Exercise prompt.
Your answer must consist of the records exactly as given, with no pictures included.

Records shown.
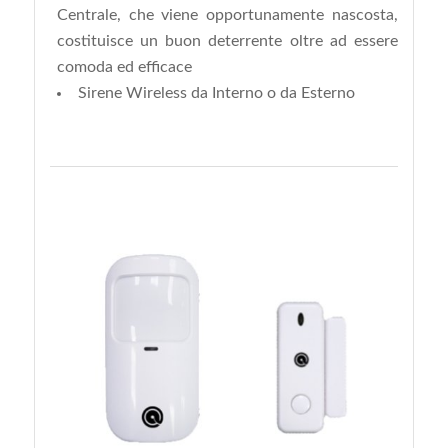
Centrale, che viene opportunamente nascosta,
costituisce un buon deterrente oltre ad essere
comoda ed efficace
Sirene Wireless da Interno o da Esterno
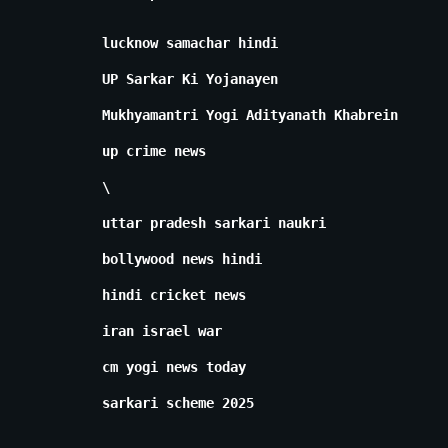
lucknow samachar hindi
UP Sarkar Ki Yojanayen
Mukhyamantri Yogi Adityanath Khabrein
up crime news
\
uttar pradesh sarkari naukri
bollywood news hindi
hindi cricket news
iran israel war
cm yogi news today
sarkari scheme 2025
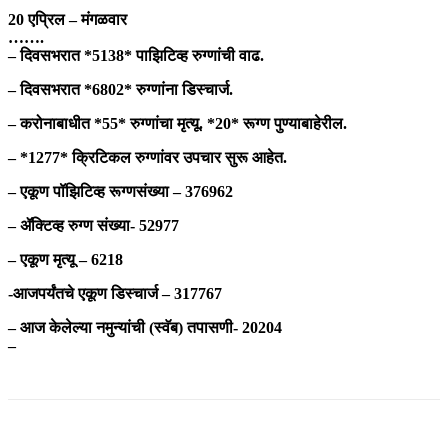
20 एप्रिल – मंगळवार
…….
– दिवसभरात *5138* पाझिटिव्ह रुग्णांची वाढ.
– दिवसभरात *6802* रुग्णांना डिस्चार्ज.
– करोनाबाधीत *55* रुग्णांचा मृत्यू. *20* रूग्ण पुण्याबाहेरील.
– *1277* क्रिटिकल रुग्णांवर उपचार सुरू आहेत.
– एकूण पॉझिटिव्ह रूग्णसंख्या – 376962
– ॲक्टिव्ह रुग्ण संख्या- 52977
– एकूण मृत्यू – 6218
-आजपर्यंतचे एकूण डिस्चार्ज – 317767
– आज केलेल्या नमुन्यांची (स्वॅब) तपासणी- 20204
–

Response area.
Centrale, che viene opportunamente nascosta,
costituisce un buon deterrente oltre ad essere
comoda ed efficace
Sirene Wireless da Interno o da Esterno
lucknow samachar hindi
UP Sarkar Ki Yojanayen
Mukhyamantri Yogi Adityanath Khabrein
up crime news
\
uttar pradesh sarkari naukri
bollywood news hindi
hindi cricket news
iran israel war
cm yogi news today
sarkari scheme 2025
20 एप्रिल – मंगळवार
…….
– दिवसभरात *5138* पाझिटिव्ह रुग्णांची वाढ.
– दिवसभरात *6802* रुग्णांना डिस्चार्ज.
– करोनाबाधीत *55* रुग्णांचा मृत्यू. *20* रूग्ण पुण्याबाहेरील.
– *1277* क्रिटिकल रुग्णांवर उपचार सुरू आहेत.
– एकूण पॉझिटिव्ह रूग्णसंख्या – 376962
– ॲक्टिव्ह रुग्ण संख्या- 52977
– एकूण मृत्यू – 6218
-आजपर्यंतचे एकूण डिस्चार्ज – 317767
– आज केलेल्या नमुन्यांची (स्वॅब) तपासणी- 20204
–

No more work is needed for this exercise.